Cara Warga Pejaten Timur Hadapi Banjir 5 Tahunan, Semua Dokumen 1 Tas

- Banjir di Pejaten Timur, Jakarta Selatan mulai surut pada Rabu siang, tapi sejumlah rumah masih terendam air dan lumpur setinggi 50 cm.
- Ratusan warga sibuk membersihkan perabotan rumah dari lumpur, serta bergantian tidur untuk memantau air Kali Ciliwung agar bisa menyelamatkan diri saat banjir datang.
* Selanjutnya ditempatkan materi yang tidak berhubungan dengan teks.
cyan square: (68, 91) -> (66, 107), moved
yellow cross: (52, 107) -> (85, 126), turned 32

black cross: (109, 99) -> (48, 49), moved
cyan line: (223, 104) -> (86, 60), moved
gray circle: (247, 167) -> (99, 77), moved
- Warga juga menyimpan dokumen penting dalam satu tas untuk diselamatkan saat banjir datang, sementara 350 orang warga mengungsi dan membutuhkan listrik serta air.
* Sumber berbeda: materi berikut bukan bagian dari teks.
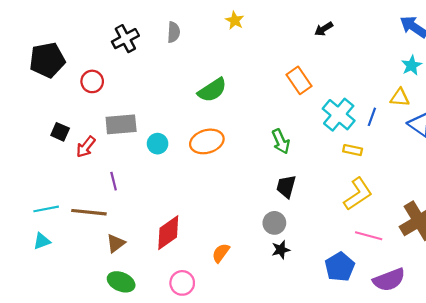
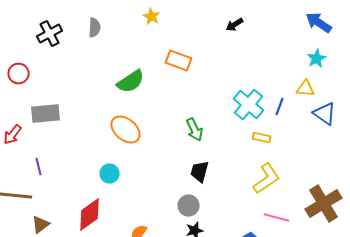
orange rectangle: (299, 80) -> (179, 61), moved, turned -35
orange ellipse: (207, 141) -> (126, 130), turned 56
cyan circle: (158, 144) -> (110, 174), moved

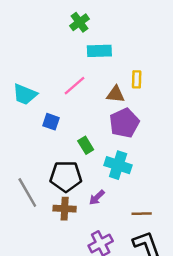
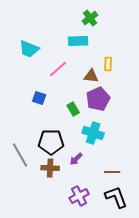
green cross: (80, 22) -> (90, 18), moved
cyan trapezoid: (25, 94) -> (29, 49), moved
green rectangle: (86, 145) -> (73, 109), moved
Jakarta, IDN Times - Banjir di Pejaten Timur, Jakarta Selatan mulai surut pada Rabu (5/3/2025) siang. Namun, beberapa rumah di sekitar Kali Ciliwung masih terendam air dan lumpur setinggi 50 sentimeter.
Pantauan IDN Times di lokasi, ratusan warga terdampak tengah sibuk membersihkan perabotan rumah dari sisa lumpur. Salah satunya, Mayin dan Astuti, pasangan suami istri di RT 5 RW 5 yang menjadi korban banjir.
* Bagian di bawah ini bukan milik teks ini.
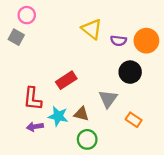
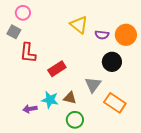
red L-shape: (33, 99) -> (28, 53), moved
orange rectangle: (134, 120) -> (115, 103), size x1.5

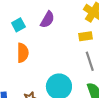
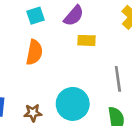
yellow rectangle: (86, 36) -> (87, 40), moved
Rumahnya yang bersebelahan dengan SDN 22 Pejateng Timur, terendam banjir setinggi satu meter.
“Udah sering banjir di sini, kita nyebutnya banjir lima tahunan. Jadi udah biasa ngadepin banjir kaya gini,” kata Astuti sambil mencuci perabotan rumah.
1. Bergantian tidur untuk memantau air

Banjir kali ini, bukan banjir terparah yang pernah dialami Astuti selama tinggal di Pejaten Timur sejak 1989. Oleh karena itu, ia dan warga lainnya memiliki cara untuk menyelamatkan diri.
“Pertama, harus ada yang jaga, ganti-gantian tidur kalau hujan seharian. Kalau air naik, bangunin yang tidur abis itu lari ke atas,” kata Astuti.
2. Menyelamatkan dokumen dalam satu tas

Selain cara menyelamatkan diri, Astuti dan warga lainnya juga punya cara tersendiri menghadapi banjir. Sebab, air dari Kali Ciliwung bisa naik dalam waktu sangat cepat.
“Makannya perabotan udah pasti abis. Satu-satunya cara yang bisa kita tolong ya cuma dokumen penting. Dokumen-dokumen itu kita satuin dalam satu tas, jadi pas air naik kita lari langsung bawa tas itu,” ujar suami Astuti, Mayin.
3. Pejaten Timur terendam banjir sejak Senin pagi

Banjir yang dialami Mayin dan Astuti terjadi sejak Senin (3/3) pagi. Saat itu ketinggian air mencapai 30 sentimeter dan sempat surut.
“Nah, besoknya jam setengah lima subuh air langsung naik tinggi. Saya, suami sama tiga anak saya yang satu lagi hamil langsung lari,” ujar Astuti.
Ketua RT 5, Suwardi mengatakan, terdapat 350 orang warganya yang mengungsi. Mereka ditempatkan di tiga posko berbeda karena kapasitas yang terbatas.
Saat ini, korban membutuhkan listrik untuk beraktifitas dan mendapatkan air.
“Listrik itu sekarang yang paling kita butuhkan, mudah-mudahan PLN bisa memperhatikan ke sini,” ujar dia.